In order to examine changes in sodium latamoxef (6059-S; LMOX) due to compounding, it was mixed in solution with each of 26 different commercial replacement fluids and 70 different injections. In addition, changes in the mixed injections containing replacement fluids actually used in wards were examined for stability. Decomposition products were investigated by thin-layer chromatography and bioautography, and the residual potency was determined by the microbiological assay (cylinder-plate method).
Aqueous solutions of LMOX were stable in the replacement fluid for 24 hours; however, there were apparent changes in mixed injections containing no replacement fluids, such as Atarax-p, Bisolvon, Cepharanthin, FOY and Horizon. In Neophyllin, the solution showed a decrease in potency with the lapse of time, but was stable in prescriptions of drugs with a replacement fluid, time of 6 hours causing no change in appearance, pH, or potency.
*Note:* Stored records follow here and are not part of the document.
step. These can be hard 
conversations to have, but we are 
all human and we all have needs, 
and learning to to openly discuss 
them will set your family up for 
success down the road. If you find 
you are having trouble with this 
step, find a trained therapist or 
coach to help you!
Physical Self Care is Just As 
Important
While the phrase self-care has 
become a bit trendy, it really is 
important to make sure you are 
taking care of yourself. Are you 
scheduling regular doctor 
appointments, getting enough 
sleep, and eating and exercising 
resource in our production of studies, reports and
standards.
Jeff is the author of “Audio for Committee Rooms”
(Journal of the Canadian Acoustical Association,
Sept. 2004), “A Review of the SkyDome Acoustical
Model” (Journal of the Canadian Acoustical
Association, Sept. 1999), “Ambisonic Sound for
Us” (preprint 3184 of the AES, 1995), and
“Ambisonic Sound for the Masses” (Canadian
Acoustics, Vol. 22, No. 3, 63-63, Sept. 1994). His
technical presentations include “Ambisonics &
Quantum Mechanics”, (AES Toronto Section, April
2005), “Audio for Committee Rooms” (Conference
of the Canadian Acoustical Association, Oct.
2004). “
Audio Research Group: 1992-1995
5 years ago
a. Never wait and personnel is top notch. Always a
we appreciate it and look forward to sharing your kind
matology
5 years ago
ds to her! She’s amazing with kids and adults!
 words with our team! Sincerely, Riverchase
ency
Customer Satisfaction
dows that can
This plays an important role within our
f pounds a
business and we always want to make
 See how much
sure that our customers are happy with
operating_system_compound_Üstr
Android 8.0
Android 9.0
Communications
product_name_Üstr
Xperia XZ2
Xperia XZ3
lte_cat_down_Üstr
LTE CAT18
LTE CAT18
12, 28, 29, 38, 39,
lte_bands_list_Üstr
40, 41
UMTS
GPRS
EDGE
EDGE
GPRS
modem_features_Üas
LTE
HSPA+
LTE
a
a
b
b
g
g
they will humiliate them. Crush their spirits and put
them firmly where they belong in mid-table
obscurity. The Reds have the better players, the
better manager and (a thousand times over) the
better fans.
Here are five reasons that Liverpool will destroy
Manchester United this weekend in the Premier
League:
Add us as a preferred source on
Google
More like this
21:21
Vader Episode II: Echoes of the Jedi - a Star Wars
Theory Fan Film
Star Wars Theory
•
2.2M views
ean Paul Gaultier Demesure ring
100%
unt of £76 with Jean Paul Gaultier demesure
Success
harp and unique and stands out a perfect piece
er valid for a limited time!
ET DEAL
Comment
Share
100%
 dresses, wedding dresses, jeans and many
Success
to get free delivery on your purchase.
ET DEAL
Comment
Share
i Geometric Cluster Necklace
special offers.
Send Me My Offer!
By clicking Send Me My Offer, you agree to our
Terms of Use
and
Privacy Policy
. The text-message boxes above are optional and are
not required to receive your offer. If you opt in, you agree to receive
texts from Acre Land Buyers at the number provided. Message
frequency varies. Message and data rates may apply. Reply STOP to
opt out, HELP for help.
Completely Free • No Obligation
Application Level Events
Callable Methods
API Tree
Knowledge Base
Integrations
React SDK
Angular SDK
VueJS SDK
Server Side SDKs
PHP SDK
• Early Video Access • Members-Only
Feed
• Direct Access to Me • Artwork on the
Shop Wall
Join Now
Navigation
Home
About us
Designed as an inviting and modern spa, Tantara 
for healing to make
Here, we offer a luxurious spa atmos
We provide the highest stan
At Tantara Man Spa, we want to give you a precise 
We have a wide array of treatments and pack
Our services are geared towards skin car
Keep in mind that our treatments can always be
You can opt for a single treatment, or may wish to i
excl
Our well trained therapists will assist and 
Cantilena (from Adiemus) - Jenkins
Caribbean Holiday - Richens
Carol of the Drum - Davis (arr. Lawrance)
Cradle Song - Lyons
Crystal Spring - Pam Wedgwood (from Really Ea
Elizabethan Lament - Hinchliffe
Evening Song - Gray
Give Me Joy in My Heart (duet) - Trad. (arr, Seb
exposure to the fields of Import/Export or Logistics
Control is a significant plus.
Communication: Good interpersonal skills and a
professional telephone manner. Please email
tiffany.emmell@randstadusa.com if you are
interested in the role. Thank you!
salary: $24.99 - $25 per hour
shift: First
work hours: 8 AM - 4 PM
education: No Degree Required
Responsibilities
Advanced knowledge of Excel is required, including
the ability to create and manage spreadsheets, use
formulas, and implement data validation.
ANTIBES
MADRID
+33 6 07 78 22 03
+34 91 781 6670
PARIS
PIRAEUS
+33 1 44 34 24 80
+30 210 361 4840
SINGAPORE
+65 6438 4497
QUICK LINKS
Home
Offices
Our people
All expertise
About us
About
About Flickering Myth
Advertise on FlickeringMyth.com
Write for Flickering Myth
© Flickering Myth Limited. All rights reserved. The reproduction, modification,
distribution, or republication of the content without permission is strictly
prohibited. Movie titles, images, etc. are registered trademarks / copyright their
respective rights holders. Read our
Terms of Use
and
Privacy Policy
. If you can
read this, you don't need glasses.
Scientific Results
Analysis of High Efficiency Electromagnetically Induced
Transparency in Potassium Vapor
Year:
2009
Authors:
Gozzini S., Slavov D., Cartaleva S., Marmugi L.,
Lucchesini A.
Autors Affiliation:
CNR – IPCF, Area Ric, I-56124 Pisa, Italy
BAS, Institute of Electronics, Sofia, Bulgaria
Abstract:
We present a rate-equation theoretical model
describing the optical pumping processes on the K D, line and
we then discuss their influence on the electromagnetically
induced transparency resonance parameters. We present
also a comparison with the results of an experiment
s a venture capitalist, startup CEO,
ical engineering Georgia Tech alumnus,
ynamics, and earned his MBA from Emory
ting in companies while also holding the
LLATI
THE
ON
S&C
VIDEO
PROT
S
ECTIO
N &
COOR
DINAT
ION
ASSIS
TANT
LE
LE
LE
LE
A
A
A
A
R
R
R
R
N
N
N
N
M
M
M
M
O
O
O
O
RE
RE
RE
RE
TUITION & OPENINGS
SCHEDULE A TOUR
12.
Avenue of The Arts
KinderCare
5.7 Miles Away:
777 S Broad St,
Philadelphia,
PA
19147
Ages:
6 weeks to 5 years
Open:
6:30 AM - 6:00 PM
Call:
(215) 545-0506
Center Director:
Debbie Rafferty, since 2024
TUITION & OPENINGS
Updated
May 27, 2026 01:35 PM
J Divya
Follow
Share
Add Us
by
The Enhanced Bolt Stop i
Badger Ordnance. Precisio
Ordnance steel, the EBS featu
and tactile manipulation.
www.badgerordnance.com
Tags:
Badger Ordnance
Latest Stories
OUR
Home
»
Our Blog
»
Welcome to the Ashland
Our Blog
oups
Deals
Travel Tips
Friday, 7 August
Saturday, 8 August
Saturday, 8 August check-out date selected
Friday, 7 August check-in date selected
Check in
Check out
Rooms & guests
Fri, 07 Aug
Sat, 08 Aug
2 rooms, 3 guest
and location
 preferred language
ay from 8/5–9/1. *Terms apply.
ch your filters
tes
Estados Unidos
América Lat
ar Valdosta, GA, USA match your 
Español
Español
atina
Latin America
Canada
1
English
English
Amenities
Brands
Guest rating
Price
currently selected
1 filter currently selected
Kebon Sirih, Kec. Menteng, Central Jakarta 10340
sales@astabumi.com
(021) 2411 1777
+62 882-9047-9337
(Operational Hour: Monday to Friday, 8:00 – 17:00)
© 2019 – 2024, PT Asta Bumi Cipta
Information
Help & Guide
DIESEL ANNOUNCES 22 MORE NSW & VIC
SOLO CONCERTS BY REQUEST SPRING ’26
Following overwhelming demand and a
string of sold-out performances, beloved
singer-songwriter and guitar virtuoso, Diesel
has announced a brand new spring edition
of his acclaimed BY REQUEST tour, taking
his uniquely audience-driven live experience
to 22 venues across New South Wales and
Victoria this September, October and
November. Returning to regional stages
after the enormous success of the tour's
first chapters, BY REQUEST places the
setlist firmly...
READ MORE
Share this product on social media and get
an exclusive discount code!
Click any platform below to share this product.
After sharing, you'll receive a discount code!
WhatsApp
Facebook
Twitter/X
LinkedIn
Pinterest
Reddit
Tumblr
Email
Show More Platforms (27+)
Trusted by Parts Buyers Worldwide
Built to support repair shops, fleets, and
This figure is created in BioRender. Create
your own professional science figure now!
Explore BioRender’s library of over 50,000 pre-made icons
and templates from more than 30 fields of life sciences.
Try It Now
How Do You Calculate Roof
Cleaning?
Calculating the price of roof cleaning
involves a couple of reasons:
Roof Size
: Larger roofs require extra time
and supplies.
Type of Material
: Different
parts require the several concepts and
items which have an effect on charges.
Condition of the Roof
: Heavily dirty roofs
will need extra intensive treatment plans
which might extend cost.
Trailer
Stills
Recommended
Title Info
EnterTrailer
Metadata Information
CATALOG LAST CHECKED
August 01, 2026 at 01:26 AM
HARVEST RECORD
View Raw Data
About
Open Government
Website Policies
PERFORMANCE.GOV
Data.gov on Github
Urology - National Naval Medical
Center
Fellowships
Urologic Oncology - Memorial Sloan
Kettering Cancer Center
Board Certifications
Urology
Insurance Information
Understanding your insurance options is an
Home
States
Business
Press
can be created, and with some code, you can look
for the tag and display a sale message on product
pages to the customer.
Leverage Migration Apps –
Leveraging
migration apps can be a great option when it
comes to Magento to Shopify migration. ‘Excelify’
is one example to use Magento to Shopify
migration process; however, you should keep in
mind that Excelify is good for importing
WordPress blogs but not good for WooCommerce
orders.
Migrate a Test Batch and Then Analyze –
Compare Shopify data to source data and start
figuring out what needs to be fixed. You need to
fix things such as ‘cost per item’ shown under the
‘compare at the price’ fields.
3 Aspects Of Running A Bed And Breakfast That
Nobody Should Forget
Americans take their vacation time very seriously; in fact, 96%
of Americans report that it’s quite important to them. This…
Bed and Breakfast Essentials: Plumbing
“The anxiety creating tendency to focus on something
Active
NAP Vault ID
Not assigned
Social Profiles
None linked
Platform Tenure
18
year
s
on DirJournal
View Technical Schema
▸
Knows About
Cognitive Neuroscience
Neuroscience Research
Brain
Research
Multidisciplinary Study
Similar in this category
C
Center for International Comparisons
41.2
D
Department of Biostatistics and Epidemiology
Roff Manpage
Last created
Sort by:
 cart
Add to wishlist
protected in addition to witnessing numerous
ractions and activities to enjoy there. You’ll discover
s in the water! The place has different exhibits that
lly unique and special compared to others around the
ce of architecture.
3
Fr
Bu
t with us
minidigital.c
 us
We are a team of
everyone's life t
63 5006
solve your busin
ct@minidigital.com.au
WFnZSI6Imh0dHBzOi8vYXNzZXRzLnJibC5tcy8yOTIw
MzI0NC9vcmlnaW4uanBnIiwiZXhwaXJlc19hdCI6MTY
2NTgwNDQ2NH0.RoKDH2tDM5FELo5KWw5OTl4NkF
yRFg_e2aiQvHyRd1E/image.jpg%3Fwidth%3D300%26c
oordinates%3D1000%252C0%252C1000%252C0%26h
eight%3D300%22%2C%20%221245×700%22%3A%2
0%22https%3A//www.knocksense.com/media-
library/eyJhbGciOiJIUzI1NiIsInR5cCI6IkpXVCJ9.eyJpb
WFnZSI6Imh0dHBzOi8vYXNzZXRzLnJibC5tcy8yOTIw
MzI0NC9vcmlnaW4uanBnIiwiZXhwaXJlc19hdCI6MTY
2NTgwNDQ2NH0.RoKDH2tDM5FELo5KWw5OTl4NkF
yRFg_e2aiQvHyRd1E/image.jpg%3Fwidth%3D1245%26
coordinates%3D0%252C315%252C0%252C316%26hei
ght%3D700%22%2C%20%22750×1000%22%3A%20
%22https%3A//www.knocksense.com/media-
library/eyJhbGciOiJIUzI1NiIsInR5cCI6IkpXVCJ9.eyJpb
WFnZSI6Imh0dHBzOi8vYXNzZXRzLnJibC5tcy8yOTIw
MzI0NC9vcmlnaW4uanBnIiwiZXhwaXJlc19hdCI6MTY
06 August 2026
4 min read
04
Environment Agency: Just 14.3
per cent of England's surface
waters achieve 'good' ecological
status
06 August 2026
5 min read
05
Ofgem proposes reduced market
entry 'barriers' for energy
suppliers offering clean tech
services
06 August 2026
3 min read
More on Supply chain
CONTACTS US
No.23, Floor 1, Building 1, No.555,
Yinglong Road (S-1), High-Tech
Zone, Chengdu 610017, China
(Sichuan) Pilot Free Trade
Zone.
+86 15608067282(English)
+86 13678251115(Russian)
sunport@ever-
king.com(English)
Quality Test of Commercial Nifedipine Preparations

The quality of 3 kinds of tablets and capsules of commercial nifedipine preparations was evaluated in 5 tests: content uniformity, weight variation, disintegration, hardness and dissolution.
Following results were obtained; 1) In the weight variation test and the disintegration test, all the preparations tested met the criteria of J. P. X. 2) There was no correlation between hardness and disintegration time. 3) In the content uniformity test, the mean contents of all preparations tested were almost equal to the indicated content; however, in one preparation p-hydroxybenzoic acid derivatives added to the capsule were dissolved in the contents ana interfered with the determination of nifedipine under the analytical condition applied to the others. Consequantly, it was necessary to find another analytical condition for this preparation. 4) The dissolution ratios of 5 kinds of preparations were good, but that of one tablet showed low tendency compared with those of the others at every measurement.

Quality Test of Nifedipine Soft Capsules

The quality of the soft capsules containing 10 mg of nifedipine in 4 brands (A to D) was studied in the tests on dissolution, weight variation, disintegration and content. Weight variation of these preparations was 1.5 to 2.8% and content was 9.86 to 10.23 mg, while disintegration time was 8.5 to 16.4 min. These results met the requirements specified in J.P. X.
In the dissolution test, nifedipine was determined by absorptiometric method. However, the standard curve was corrected due to the effect of the soft capsule itself on absorbance. In the dissolution test with use of the first fluid (disintegration, J. P. X), preparation A showed significantly more rapid dissolution time than the other preparations. A good correlation was observed between the dissolution rate and the disintegration time.
In addition, effect of pH on 50% dissolution time (T₅₀) and maximum dissolution percentage was studied. T₅₀ of preparation C was considerably influenced by pH of dissolution fluid. ut the maximum dissolution percentage of each preparation was not affected by pH. Furthermore, no significant differences were observed among the brands.